She didn’t respond with an insult or a quick shut down—progress?—but instead stared down at her own hands as though she couldn’t see them, like she stared at something else instead. Was it her past? Whatever horrors she’d gone through, was that where her mind took her?

“I’m not gonna judge you,” I pressed when I wasn’t sure she even really heard me anymore. “No matter what else is true, we’re working together, right? That makes us a team, so I want to be able to help you, to understand you. I want to know what it is that’s made you feel this way.”

She shook her head, the motion soft and slow.

“Why? What does that change? You knowing why I don’t trust espers doesn’t change that I don’t trust you.

If I let you poke around in my past, how does that make anything better?

Last I checked, the great Reject Squad had plenty of their own past you all don’t go around talking about, but you want me to do it? ”

Did she think that was a good game to play? Too bad for her that I wasn’t nearly so sensitive. “You want to know? You think that I care about telling you? I figured you already knew—everyone else does.”

“They know the story, but the story isn’t ever the truth.”

“The truth is pretty simple. We were in The Pitt when it last opened, and we made a choice.

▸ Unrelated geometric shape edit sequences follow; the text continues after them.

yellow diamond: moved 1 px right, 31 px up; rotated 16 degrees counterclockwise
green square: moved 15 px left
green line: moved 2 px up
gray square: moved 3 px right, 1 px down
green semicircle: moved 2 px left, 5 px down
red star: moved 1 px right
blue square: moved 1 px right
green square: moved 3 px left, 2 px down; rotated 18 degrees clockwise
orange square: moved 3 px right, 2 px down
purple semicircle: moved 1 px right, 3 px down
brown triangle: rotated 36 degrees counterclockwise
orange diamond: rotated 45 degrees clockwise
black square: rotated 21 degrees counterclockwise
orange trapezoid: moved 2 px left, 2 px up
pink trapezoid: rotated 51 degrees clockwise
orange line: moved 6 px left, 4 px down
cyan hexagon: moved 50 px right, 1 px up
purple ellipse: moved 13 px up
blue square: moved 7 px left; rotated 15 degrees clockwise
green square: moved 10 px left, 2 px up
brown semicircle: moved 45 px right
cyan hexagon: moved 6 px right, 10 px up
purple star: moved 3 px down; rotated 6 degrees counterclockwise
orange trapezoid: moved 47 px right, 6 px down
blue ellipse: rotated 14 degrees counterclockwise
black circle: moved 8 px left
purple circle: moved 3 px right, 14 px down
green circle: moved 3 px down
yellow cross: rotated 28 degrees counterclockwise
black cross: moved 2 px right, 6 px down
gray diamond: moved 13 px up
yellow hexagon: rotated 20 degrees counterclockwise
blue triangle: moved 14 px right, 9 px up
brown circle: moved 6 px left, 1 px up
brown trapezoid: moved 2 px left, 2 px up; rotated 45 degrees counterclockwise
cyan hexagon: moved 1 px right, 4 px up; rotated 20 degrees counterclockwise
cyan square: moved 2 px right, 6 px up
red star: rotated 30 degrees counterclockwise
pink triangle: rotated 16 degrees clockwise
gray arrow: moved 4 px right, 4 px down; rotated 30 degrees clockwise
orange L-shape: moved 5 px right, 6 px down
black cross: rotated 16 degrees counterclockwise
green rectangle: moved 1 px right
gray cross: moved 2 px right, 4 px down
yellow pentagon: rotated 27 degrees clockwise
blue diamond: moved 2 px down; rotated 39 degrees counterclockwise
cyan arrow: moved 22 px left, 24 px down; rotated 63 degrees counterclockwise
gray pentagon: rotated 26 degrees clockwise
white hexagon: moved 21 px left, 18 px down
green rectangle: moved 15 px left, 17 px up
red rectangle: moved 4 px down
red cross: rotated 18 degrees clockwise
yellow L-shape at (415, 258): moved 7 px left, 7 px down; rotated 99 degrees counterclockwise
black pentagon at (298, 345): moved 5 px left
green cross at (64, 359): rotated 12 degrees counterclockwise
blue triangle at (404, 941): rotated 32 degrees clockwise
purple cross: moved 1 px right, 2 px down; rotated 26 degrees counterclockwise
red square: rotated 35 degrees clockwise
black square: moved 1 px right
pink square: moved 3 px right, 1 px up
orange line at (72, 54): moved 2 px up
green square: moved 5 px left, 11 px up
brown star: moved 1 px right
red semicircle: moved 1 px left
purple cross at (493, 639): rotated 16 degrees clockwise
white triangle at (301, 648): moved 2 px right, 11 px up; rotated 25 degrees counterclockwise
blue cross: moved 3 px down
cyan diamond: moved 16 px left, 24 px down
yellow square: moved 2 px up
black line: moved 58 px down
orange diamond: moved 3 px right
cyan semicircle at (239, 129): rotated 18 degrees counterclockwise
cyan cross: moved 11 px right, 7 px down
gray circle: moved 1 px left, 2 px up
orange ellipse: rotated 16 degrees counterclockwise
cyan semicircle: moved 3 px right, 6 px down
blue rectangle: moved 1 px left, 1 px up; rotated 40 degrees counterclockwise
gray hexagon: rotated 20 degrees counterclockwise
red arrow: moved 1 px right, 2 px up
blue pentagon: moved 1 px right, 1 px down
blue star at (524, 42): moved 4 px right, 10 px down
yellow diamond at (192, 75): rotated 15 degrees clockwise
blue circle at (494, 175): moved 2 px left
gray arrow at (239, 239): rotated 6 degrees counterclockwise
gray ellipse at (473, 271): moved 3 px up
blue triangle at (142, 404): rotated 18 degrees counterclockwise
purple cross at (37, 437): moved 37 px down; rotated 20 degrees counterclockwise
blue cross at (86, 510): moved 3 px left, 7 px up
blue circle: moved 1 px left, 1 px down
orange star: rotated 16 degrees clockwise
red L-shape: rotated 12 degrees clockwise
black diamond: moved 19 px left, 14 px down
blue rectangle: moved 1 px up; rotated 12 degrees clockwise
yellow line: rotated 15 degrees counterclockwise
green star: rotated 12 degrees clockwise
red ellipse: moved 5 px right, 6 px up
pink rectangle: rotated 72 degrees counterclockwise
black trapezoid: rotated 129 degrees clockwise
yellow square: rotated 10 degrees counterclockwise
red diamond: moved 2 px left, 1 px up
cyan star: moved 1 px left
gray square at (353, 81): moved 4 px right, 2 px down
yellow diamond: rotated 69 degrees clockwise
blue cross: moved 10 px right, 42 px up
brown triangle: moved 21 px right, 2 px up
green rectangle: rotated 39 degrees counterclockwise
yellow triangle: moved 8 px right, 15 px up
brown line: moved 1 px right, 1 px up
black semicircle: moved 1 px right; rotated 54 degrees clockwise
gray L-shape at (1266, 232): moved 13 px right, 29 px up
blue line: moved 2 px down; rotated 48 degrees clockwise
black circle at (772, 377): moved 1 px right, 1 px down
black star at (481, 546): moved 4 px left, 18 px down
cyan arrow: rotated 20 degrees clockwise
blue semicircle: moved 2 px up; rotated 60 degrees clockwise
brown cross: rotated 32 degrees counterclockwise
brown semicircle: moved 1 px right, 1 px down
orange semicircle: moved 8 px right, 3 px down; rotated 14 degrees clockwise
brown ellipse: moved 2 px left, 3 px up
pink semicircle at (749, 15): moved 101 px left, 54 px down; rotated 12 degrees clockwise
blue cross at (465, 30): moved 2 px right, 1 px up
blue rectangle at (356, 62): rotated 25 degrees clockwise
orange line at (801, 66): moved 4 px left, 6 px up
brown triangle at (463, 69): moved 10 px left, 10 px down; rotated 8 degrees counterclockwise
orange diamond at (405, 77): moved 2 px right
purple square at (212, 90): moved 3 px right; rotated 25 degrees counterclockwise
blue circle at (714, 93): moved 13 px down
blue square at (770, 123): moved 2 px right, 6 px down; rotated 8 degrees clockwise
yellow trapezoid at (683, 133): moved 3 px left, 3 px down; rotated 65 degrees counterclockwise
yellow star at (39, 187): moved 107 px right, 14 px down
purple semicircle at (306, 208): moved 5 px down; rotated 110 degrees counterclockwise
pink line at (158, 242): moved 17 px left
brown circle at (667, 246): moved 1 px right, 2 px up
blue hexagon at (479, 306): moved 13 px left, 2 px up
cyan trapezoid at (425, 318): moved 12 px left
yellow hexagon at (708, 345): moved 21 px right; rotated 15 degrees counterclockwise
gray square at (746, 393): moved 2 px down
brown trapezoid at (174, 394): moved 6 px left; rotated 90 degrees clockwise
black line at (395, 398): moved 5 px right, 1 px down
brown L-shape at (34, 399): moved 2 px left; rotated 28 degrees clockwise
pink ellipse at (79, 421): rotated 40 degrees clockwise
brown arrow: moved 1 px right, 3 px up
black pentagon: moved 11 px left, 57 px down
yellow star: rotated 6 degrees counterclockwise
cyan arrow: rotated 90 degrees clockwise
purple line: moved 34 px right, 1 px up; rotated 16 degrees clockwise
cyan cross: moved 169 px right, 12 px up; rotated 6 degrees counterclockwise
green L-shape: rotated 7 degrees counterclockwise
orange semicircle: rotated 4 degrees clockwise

We were told to do one thing, and we didn’t follow those orders.

Was it the right choice?” I shrugged. “I don’t know, but I know it’s the choice we could live with.

It was the only choice I could make and still look at myself in the mirror.

So we did that, and we lost everything because of it. ”

She listened to my words, not pulling away, not stopping me or calling me out on the vagueness of it.

I could have given her more details, but that felt like making an excuse, like trying to pretty up the truth of what happened.

At the end of the day, whether or not our choice was the moral one or the right one or anything else, we’d betrayed the Guild and done as we pleased.

That was the reality, and I saw no good reason to dress it up, to paint ourselves as anything but the fuckups we were.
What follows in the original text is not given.